Je lisais hier la remarque d'un chef d'entreprise , une tpe de 20 ou 25 salariés .L'atelier est équipé d'un pont roulant utilisé moins d'une heure par jour .Et bien il est contraint de soumettre cet équipement à des controles comme s'il l'utilisait 8 ou 10 heures par jour.
Réponse de le 29/11/2012 à 11:52 :
Thébes a été détruite par l'accumulations de ses lois...
a écrit le 29/11/2012 à 10:54 :
Pour que les chefs d'entreprises s'intéressent à ce dispositif il faut impérativement qu'il soit clair et simple à mettre en place ce qui exclut des dossiers épais comme des annuaires à compléter qui mobilisent des heures et des heures comme savent le faire nos administrations .
Petite illustration concrète : pour remplir les dossiers de la pac les chambres d'agriculture sont obligées de recruter et former des spécialistes pour aider les agriculteurs dans leur démarches !!!!

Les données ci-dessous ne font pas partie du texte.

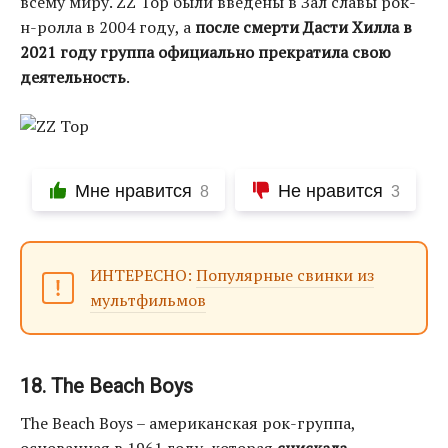
всему миру. ZZ Top были введены в Зал славы рок-
н-ролла в 2004 году, а
после смерти Дасти Хилла в
2021 году группа официально прекратила свою
деятельность
.
Мне нравится
Не нравится
8
3
ИНТЕРЕСНО:
Популярные свинки из
мультфильмов
18. The Beach Boys
The Beach Boys – американская рок-группа,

a écrit le 29/11/2012 à 10:52 :
on les comprend, le climat violemment anti business aux vieux relents marxistes depuis 6 mois ne s efface pas comme ca ,il faudra des actes forts pour inverser la tendance,et avec une majorité socialo comuniste c est pas gagné
a écrit le 29/11/2012 à 10:42 :
eh oui, voilà la différence entre la mentalité des entreprises allemandes et françaises!!!!!
Réponse de le 29/11/2012 à 10:55 :
la différence entre les entreprises françaises et allemandes, c'est que la population allemande aime ses entreprises pas les français !!! et cela fait une grande différence !!!!
Réponse de le 29/11/2012 à 11:12 :
les salariés ne sont pas prêts de les aimer, eux qui se serrent la ceinture et n'ont pas d'augmentation.
Les charges sociales sont effectivement trop élevées, mais dans le même temps toutes ces subventions, aides en tout genre que l'on offre aux entreprises sont à stopper.
Une entreprise doit être rentable sans aides, si elle ne survit que par ce moyen c'est que son modèle n'est pas adapté.
Réponse de le 29/11/2012 à 11:45 :
L'exemple cité plus haut est celui de l'Allemagne. Je n'appelle pas accepter un salaire stagnant comme se "serrer la ceinture" comparé à ce qu'il s'était passé outre Rhin. Accepter une baisse de salaire, qu'est ce que c'est dans ce cas ? C'était le cas en Allemagne il y a quelques années en période de crise.
Alors, toujours "forcément", ou vous voulez bien revoir vos premiers arguments ?
Réponse de le 29/11/2012 à 12:34 :
comment tu fais pour aimer véolia ou edf toi?faut etre maso!ils te pompent ton fric diectement dans ta poche
Réponse de le 29/11/2012 à 13:12 :
Un vrai chef d'entreprise demande ni aide ni subvention mais simplement la liberté d'entreprendre, ce qui suppose notamment une stabilité des règles fiscales.
Réponse de le 29/11/2012 à 20:07 :
@bertrand: Les salariés aiment tellement leur entreprise qu'ils élisent des délégués qui n'ont qu'une idée: faire la révolution. Leur compétence en matiére de gestion doit beaucoup à la fameuse Education Nationale.